▸ DATA FOR PROCESSING
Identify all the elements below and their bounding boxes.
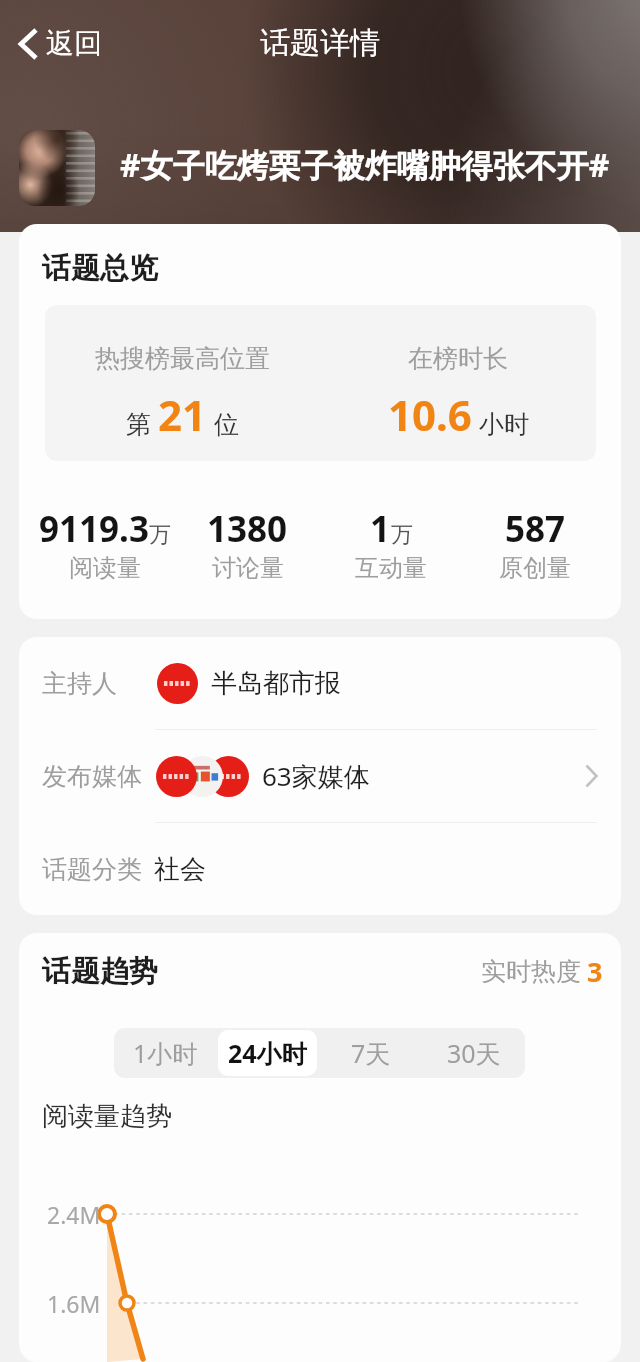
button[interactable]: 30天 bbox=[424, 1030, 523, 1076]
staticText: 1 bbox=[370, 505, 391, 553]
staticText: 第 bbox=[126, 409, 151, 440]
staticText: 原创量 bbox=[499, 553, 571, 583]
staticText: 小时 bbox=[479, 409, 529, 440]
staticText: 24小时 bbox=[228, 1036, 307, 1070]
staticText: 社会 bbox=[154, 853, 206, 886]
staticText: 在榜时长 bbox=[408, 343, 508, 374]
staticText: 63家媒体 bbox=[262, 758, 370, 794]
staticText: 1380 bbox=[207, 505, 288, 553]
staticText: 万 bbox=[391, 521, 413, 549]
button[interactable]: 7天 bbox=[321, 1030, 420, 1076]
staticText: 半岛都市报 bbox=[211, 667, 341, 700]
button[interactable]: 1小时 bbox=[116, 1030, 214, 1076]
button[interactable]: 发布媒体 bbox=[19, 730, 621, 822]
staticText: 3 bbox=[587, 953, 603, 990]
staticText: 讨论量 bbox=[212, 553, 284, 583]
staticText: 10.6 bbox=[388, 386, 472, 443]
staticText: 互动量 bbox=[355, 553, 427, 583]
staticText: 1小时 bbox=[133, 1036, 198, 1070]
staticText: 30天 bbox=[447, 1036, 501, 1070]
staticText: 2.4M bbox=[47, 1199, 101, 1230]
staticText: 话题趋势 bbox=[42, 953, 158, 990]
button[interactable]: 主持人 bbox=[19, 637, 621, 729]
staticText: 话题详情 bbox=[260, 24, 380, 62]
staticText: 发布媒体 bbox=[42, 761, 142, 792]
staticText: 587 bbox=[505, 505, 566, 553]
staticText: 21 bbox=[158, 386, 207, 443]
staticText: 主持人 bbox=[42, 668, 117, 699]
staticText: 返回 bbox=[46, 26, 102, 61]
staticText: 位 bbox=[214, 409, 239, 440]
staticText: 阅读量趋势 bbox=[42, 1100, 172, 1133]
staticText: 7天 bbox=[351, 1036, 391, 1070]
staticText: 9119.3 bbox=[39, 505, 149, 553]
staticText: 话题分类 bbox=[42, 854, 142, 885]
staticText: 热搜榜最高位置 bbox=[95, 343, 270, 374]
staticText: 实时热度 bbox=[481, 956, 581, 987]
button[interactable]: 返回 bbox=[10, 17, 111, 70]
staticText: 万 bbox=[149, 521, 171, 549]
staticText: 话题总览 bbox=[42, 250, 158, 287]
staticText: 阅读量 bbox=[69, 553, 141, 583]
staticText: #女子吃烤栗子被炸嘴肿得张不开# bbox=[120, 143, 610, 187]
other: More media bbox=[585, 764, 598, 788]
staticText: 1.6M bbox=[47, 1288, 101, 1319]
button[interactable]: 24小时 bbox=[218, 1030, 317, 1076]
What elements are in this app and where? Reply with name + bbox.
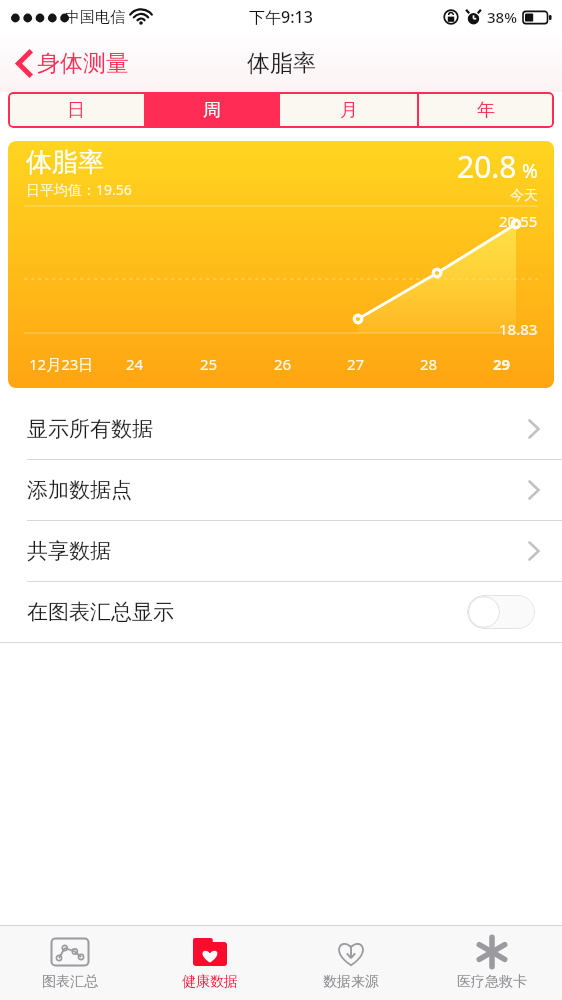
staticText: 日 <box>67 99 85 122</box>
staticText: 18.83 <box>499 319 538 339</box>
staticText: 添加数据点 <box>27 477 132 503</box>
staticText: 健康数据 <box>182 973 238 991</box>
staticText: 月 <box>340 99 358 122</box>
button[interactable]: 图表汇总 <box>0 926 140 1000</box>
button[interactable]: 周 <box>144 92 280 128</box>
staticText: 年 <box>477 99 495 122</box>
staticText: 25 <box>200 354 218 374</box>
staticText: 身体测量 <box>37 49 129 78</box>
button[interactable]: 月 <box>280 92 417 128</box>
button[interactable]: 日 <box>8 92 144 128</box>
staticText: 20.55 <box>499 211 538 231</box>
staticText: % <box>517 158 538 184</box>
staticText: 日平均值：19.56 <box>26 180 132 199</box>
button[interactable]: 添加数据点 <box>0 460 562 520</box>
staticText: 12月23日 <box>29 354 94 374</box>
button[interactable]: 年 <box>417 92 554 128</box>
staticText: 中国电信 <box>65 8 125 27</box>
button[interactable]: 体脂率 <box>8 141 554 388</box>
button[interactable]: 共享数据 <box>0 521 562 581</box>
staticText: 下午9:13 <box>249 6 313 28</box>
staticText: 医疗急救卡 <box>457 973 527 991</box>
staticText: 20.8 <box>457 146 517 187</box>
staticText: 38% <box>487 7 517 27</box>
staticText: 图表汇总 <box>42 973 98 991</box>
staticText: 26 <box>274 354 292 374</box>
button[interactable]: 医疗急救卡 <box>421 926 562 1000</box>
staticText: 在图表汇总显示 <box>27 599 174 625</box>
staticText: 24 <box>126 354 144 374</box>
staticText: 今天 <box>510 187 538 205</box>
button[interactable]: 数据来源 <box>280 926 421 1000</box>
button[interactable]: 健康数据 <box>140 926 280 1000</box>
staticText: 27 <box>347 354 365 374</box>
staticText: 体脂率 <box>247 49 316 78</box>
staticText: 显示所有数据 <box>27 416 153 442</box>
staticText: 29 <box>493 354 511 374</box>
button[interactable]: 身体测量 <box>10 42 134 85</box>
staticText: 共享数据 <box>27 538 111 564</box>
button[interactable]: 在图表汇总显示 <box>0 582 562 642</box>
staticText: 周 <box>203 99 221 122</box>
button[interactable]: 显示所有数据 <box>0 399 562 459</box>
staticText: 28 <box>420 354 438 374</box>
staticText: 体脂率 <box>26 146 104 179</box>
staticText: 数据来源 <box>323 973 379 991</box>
--
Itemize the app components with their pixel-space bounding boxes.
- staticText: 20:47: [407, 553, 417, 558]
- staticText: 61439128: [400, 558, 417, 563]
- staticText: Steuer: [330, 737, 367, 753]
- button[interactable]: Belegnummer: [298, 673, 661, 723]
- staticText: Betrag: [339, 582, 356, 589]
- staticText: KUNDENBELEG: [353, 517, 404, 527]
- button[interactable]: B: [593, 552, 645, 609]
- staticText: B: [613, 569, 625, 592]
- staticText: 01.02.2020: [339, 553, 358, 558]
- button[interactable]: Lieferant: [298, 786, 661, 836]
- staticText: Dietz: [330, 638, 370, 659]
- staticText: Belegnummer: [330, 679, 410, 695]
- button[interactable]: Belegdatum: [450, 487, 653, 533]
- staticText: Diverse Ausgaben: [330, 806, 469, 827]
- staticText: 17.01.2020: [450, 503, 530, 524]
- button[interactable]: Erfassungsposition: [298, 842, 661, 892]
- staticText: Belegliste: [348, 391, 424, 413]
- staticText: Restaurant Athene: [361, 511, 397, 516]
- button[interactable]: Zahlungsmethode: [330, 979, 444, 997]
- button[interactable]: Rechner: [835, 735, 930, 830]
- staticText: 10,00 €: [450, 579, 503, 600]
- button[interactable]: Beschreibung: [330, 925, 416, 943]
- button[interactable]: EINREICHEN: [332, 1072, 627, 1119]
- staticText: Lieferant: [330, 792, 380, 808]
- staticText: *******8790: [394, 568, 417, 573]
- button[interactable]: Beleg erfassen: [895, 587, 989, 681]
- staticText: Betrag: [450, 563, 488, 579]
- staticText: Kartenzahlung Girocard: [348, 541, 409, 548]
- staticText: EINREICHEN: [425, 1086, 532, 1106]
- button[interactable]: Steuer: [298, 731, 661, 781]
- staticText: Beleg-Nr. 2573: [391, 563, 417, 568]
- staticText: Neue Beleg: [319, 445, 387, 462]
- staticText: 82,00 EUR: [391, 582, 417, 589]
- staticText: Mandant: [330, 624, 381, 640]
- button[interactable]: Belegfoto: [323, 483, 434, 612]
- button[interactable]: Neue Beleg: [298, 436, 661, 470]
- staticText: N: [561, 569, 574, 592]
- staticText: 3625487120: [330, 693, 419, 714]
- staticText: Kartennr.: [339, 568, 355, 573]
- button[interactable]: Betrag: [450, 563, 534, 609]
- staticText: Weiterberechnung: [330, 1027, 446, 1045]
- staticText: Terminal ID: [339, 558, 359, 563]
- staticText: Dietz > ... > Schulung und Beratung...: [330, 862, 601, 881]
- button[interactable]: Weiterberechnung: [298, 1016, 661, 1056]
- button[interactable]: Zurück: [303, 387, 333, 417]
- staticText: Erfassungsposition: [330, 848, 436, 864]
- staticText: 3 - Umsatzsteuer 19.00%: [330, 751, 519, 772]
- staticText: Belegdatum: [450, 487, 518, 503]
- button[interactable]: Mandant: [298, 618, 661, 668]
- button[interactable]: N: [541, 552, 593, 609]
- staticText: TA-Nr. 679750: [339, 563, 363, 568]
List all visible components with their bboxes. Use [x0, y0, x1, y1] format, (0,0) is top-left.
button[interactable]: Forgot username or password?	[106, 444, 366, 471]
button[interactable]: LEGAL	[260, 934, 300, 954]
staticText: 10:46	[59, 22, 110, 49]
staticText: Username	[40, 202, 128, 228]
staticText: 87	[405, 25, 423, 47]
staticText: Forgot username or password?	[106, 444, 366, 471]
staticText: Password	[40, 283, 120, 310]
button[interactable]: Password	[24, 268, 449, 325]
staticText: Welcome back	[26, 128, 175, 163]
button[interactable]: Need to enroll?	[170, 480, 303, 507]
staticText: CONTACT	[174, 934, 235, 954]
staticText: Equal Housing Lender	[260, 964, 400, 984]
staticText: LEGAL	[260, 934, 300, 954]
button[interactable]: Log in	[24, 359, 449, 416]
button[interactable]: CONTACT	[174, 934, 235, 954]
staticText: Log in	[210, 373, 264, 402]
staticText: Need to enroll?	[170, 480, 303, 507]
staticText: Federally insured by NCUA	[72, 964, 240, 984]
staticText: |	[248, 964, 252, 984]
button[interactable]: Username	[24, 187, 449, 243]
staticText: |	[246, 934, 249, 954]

▸ TO DO
Go through the records and gather the lines that hold "数据来源".

▸ RESPONSE AREA
button[interactable]: 数据来源 <box>280 926 421 1000</box>
staticText: 数据来源 <box>323 973 379 991</box>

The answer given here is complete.